Nicko, thanks for the photos. That will work for me too  

What is the add-on to the vacuum system? Some sort of coarse material remover??


----------



## harrysin (Jan 15, 2007)

locin said:


> Hi Cliff and welcome to the forum,
> I have attached some photos of how I attached my Router which is a 3 ¼ hp triton and my shop vac. The power point attached to the table is plugged into any power outlet in the garage/workshop, the router is plugged into the shop vac and the shop vac is plugged into the power point on the side of the table. I leave the router on (except when changing bits), when I flick the power point on the side of the table both the shop vac and the router start.
> Hope this helps,
> Nicko


That system relies of course on a shop vac having a power point that is in parallel with it's motor.


----------



## harrysin (Jan 15, 2007)

With this range of Festool DC the vac plugs into the power point and the router/saw etc plugs into the vac which comes on when the tool is switched on, in other words they contain a master/slave switch which senses the current drawn by the tool and and so switches on.

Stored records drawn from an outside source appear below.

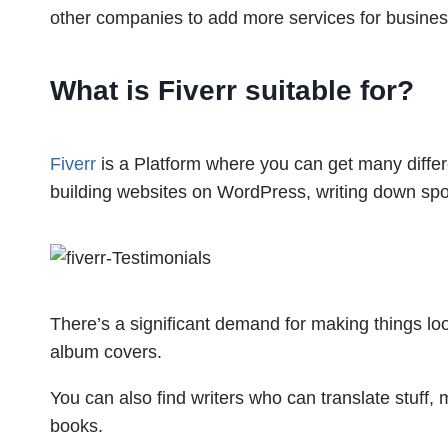
other companies to add more services for busines
What is Fiverr suitable
for?
Fiverr
is a Platform where you can get many differe
building websites on WordPress, writing down spok
There’s a significant demand for making things loo
album covers.
You can also find writers who can translate stuff, 
books.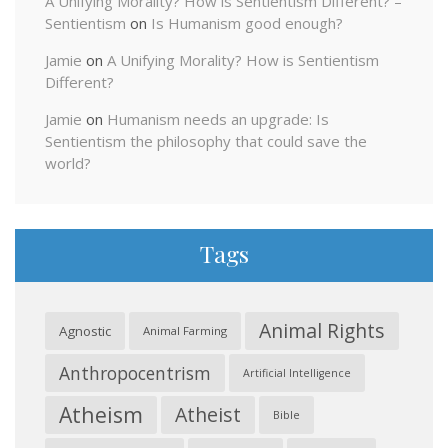
A Unifying Morality? How is Sentientism Different? –
Sentientism
on
Is Humanism good enough?
Jamie
on
A Unifying Morality? How is Sentientism
Different?
Jamie
on
Humanism needs an upgrade: Is
Sentientism the philosophy that could save the
world?
Tags
Animal Rights
Agnostic
Animal Farming
Anthropocentrism
Artificial Intelligence
Atheism
Atheist
Bible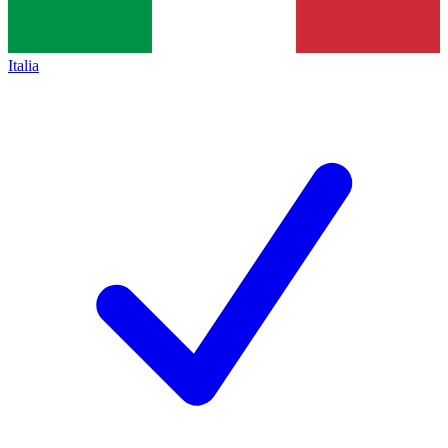
Italia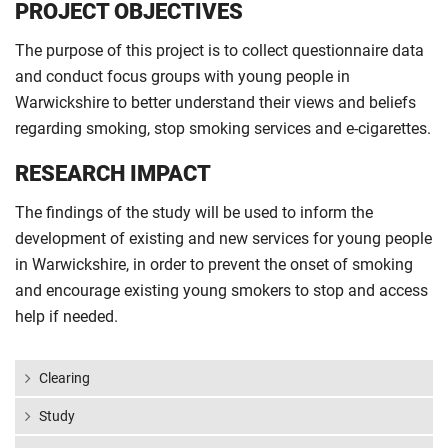
PROJECT OBJECTIVES
The purpose of this project is to collect questionnaire data
and conduct focus groups with young people in
Warwickshire to better understand their views and beliefs
regarding smoking, stop smoking services and e-cigarettes.
RESEARCH IMPACT
The findings of the study will be used to inform the
development of existing and new services for young people
in Warwickshire, in order to prevent the onset of smoking
and encourage existing young smokers to stop and access
help if needed.
Clearing
Study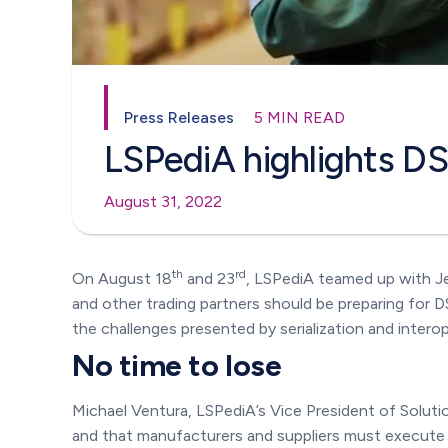
Press Releases
5 MIN READ
LSPediA highlights D
August 31, 2022
th
rd
On August 18
and 23
, LSPediA teamed up with J
and other trading partners should be preparing for
the challenges presented by serialization and interope
No time to lose
Michael Ventura, LSPediA’s Vice President of Soluti
and that manufacturers and suppliers must execute m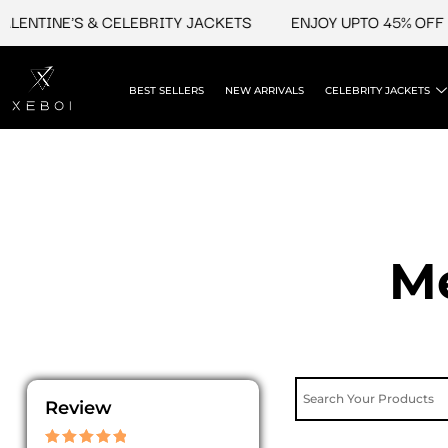
Skip
E'S & CELEBRITY JACKETS
ENJOY UPTO 45% OFF ON VALE
to
content
BEST SELLERS
NEW ARRIVALS
CELEBRITY JACKETS
Me
Review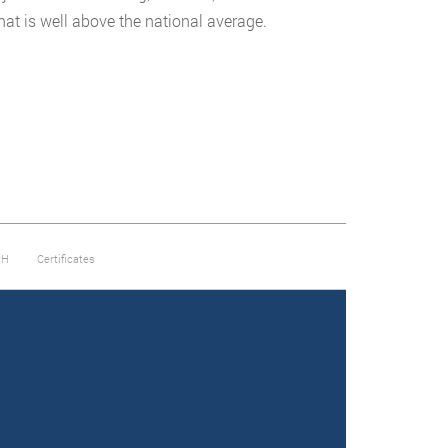
that is well above the national average.
PH
Certificates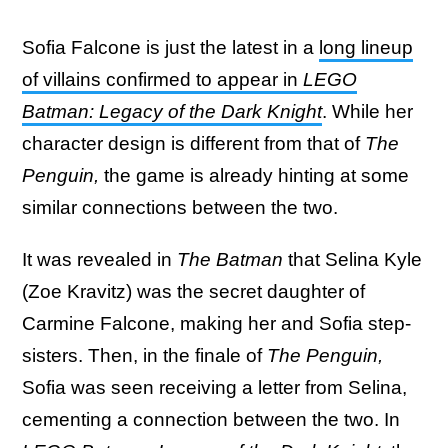
Sofia Falcone is just the latest in a
long lineup
of villains confirmed to appear in
LEGO
Batman: Legacy of the Dark Knight
. While her
character design is different from that of
The
Penguin,
the game is already hinting at some
similar connections between the two.
It was revealed in
The Batman
that Selina Kyle
(Zoe Kravitz) was the secret daughter of
Carmine Falcone, making her and Sofia step-
sisters. Then, in the finale of
The Penguin,
Sofia was seen receiving a letter from Selina,
cementing a connection between the two. In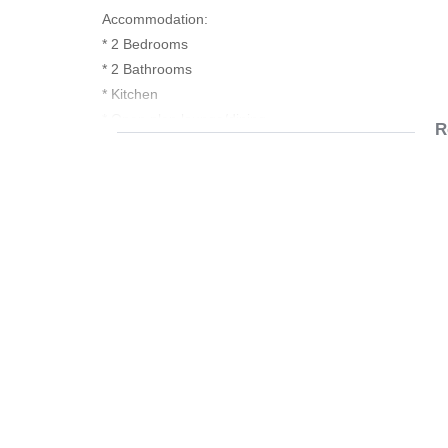
Accommodation:
* 2 Bedrooms
* 2 Bathrooms
* Kitchen
* Open plan lounge/dining
R
* Covered balcony with built in braai
* Double carport
Electric oven, hob & extractor fan
Fibre ready
Prepaid utility meters
Biometric Access & 24h Security
Communal Amenities:
-Indoor Gym
-Camelot Spa
-Restaurant
-Laundromat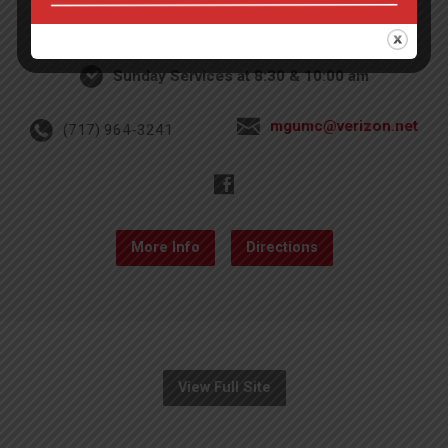
4th St & Boehm Ave, Mt Gretna, PA 17064
Sunday Services at 8:30 & 10:00 am
mgumc@verizon.net
(717) 964-3241
More Info
Directions
View Full Site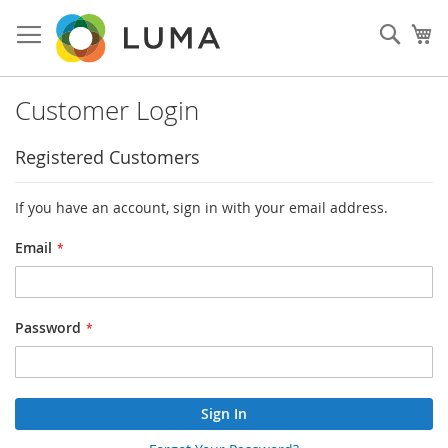
Skip
to
Sear
My
Content
Customer Login
Registered Customers
If you have an account, sign in with your email address.
Email
Password
Sign In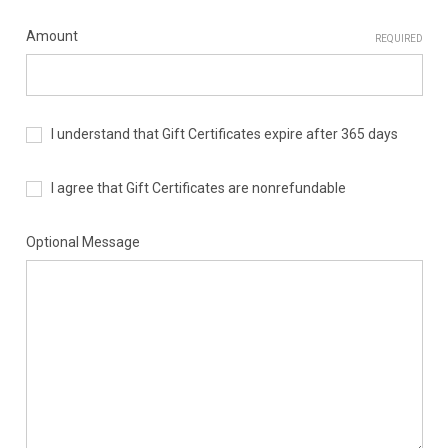
Amount
REQUIRED
I understand that Gift Certificates expire after 365 days
I agree that Gift Certificates are nonrefundable
Optional Message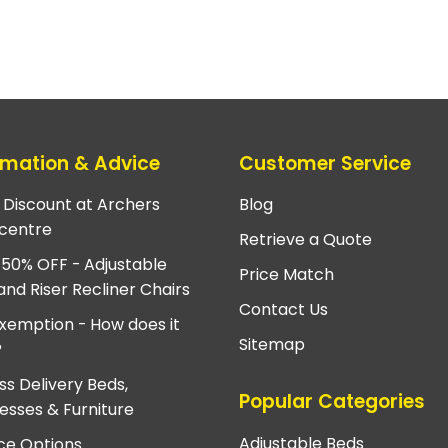
rmation & Advice
Customer Service
e Discount at Archers
Blog
centre
Retrieve a Quote
 50% OFF - Adjustable
Price Match
and Riser Recliner Chairs
Contact Us
xemption - How does it
Sitemap
?
ss Delivery Beds,
Popular Categories
esses & Furniture
Adjustable Beds
ce Options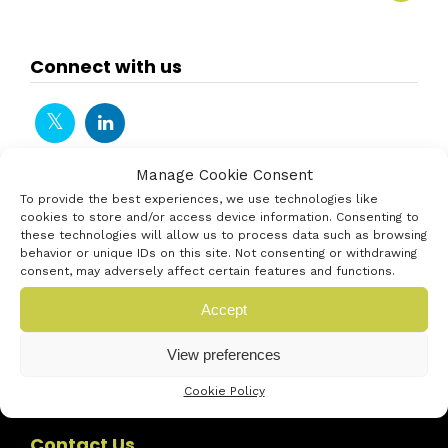
Connect with us
Manage Cookie Consent
To provide the best experiences, we use technologies like
cookies to store and/or access device information. Consenting to
these technologies will allow us to process data such as browsing
behavior or unique IDs on this site. Not consenting or withdrawing
consent, may adversely affect certain features and functions.
Accept
View preferences
Cookie Policy
Contact Us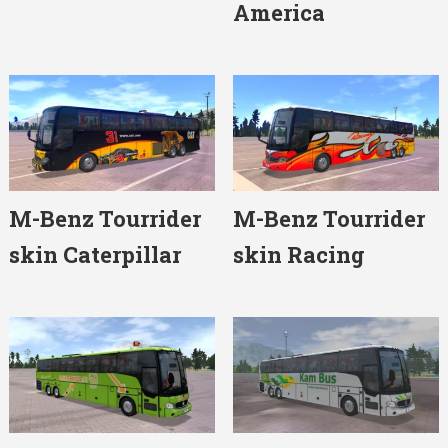
America
M-Benz Tourrider
M-Benz Tourrider
skin Caterpillar
skin Racing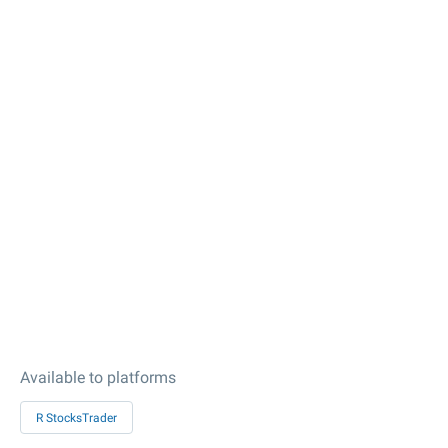
Available to platforms
R StocksTrader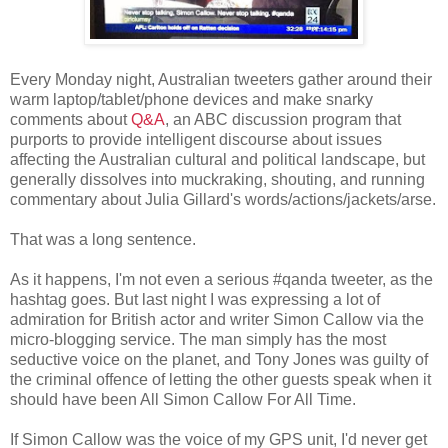
Every Monday night, Australian tweeters gather around their
warm laptop/tablet/phone devices and make snarky
comments about
Q&A
, an ABC discussion program that
purports to provide intelligent discourse about issues
affecting the Australian cultural and political landscape, but
generally dissolves into muckraking, shouting, and running
commentary about Julia Gillard's words/actions/jackets/arse.
That was a long sentence.
As it happens, I'm not even a serious #qanda tweeter, as the
hashtag goes. But last night I was expressing a lot of
admiration for British actor and writer Simon Callow via the
micro-blogging service. The man simply has the most
seductive voice on the planet, and Tony Jones was guilty of
the criminal offence of letting the other guests speak when it
should have been All Simon Callow For All Time.
If Simon Callow was the voice of my GPS unit, I'd never get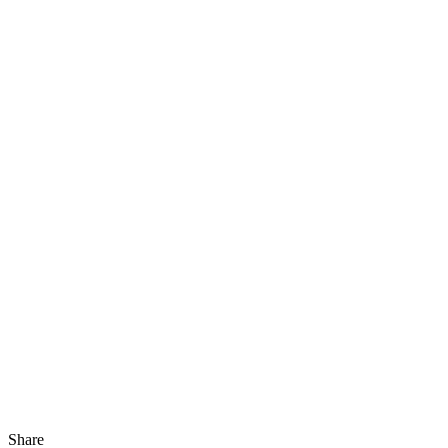
Share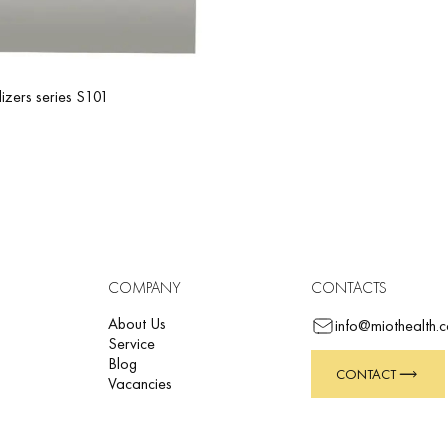
lizers series S101
COMPANY
CONTACTS
About Us
info@miothealth.
Service
Blog
CONTACT
Vacancies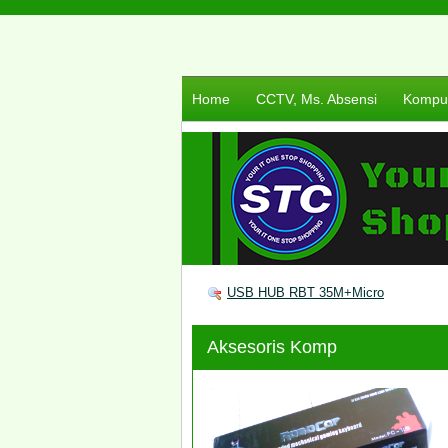
Home
CCTV, Ms. Absensi
Komput
USB HUB RBT 35M+Micro
Aksesoris Komp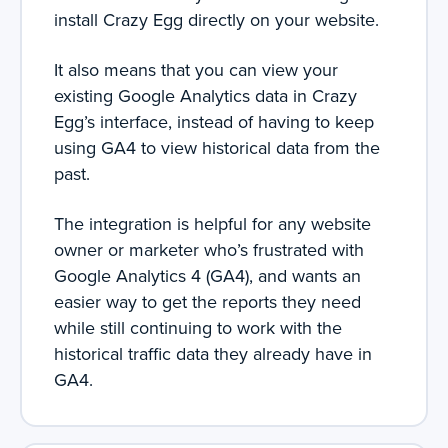
install Crazy Egg directly on your website.
It also means that you can view your
existing Google Analytics data in Crazy
Egg’s interface, instead of having to keep
using GA4 to view historical data from the
past.
The integration is helpful for any website
owner or marketer who’s frustrated with
Google Analytics 4 (GA4), and wants an
easier way to get the reports they need
while still continuing to work with the
historical traffic data they already have in
GA4.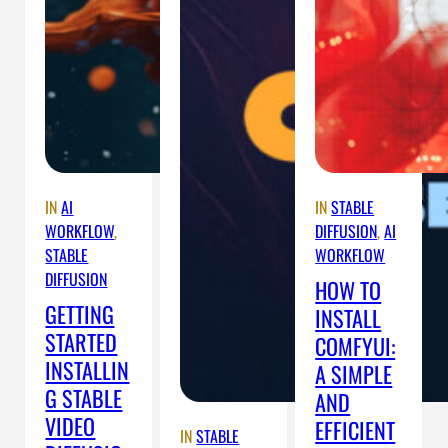
IN
AI
IN
STABLE
WORKFLOW
, 
DIFFUSION
, 
AI
STABLE
WORKFLOW
DIFFUSION
HOW TO
GETTING
INSTALL
STARTED
COMFYUI:
INSTALLIN
A SIMPLE
G STABLE
AND
VIDEO
EFFICIENT
IN
STABLE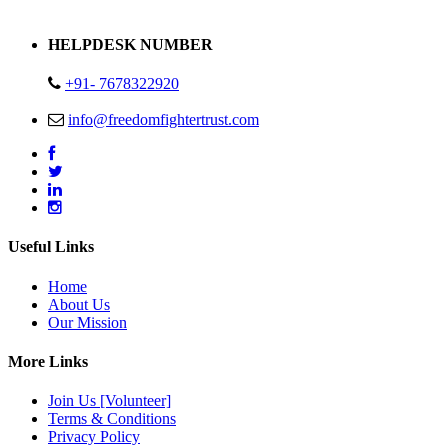
Address : Plot no 13,14,15 Delhi Road Alwar Rajasthan- 301001
HELPDESK NUMBER
+91- 7678322920
info@freedomfightertrust.com
Useful Links
Home
About Us
Our Mission
More Links
Join Us [Volunteer]
Terms & Conditions
Privacy Policy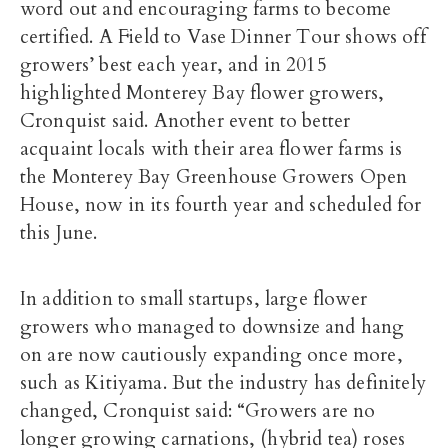
word out and encouraging farms to become
certified. A Field to Vase Dinner Tour shows off
growers’ best each year, and in 2015
highlighted Monterey Bay flower growers,
Cronquist said. Another event to better
acquaint locals with their area flower farms is
the Monterey Bay Greenhouse Growers Open
House, now in its fourth year and scheduled for
this June.
In addition to small startups, large flower
growers who managed to downsize and hang
on are now cautiously expanding once more,
such as Kitiyama. But the industry has definitely
changed, Cronquist said: “Growers are no
longer growing carnations, (hybrid tea) roses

Just Tools Australia - Tool Specialist in Power & Cordless Tools, Hand & Air Tools


----------



## Mike (Nov 22, 2004)

One thing nobody mentioned is you can not plug your router into an external speed controller. If you do this it will cause the soft start/speed controller in your router to burn out and that is expensive. External speed controllers can only be used with single speed routers or routers that have been modified.


----------